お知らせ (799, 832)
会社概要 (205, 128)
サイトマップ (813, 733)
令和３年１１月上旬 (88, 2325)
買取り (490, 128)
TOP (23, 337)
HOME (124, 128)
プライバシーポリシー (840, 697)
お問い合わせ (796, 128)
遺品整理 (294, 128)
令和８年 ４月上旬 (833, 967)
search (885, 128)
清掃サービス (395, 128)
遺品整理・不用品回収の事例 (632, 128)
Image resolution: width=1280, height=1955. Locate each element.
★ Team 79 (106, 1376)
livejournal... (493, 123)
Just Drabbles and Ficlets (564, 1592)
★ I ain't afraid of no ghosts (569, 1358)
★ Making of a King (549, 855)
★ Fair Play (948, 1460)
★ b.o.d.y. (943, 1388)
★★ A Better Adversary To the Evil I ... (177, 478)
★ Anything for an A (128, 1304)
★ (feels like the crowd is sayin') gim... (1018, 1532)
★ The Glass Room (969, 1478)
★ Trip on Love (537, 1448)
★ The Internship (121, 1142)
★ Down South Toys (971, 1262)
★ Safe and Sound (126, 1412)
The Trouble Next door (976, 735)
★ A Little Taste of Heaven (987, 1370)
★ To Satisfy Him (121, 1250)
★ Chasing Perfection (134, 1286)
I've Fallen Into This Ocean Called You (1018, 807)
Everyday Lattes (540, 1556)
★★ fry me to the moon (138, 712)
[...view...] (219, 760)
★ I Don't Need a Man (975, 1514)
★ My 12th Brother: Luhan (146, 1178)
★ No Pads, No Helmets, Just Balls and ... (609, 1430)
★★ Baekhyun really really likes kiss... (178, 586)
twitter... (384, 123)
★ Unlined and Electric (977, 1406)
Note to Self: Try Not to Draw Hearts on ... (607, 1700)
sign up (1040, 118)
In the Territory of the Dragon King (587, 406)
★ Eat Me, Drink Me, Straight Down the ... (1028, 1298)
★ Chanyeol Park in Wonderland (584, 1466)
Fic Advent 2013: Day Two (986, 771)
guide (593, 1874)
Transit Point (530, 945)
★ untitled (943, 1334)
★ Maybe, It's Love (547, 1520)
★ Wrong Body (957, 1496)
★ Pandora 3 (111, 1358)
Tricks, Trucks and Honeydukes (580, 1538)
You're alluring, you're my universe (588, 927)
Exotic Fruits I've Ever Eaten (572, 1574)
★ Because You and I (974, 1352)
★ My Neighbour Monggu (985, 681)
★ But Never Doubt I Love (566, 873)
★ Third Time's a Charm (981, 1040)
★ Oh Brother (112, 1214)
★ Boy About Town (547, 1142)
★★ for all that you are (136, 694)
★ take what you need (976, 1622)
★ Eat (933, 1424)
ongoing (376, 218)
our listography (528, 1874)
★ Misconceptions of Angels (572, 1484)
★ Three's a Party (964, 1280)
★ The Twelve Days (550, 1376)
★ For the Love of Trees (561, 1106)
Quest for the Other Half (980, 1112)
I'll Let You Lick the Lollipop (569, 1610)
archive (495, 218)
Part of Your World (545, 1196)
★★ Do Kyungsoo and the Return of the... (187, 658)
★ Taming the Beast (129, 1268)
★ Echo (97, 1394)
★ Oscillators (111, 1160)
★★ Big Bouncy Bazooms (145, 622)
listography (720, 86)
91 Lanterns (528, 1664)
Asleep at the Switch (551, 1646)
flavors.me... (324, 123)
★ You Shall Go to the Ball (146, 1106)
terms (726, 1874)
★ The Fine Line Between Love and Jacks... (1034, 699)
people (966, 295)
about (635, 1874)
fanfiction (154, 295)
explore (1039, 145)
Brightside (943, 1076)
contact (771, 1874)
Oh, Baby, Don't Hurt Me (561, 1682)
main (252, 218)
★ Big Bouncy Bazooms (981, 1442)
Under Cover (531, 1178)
────────────────────────────────────────
● **WHAT YOU HAVE TO DO**
Using the material above, work out how many lines hold the word "King". Reply with that number alone.

● **RESPONSE FOR THIS EXERCISE**
2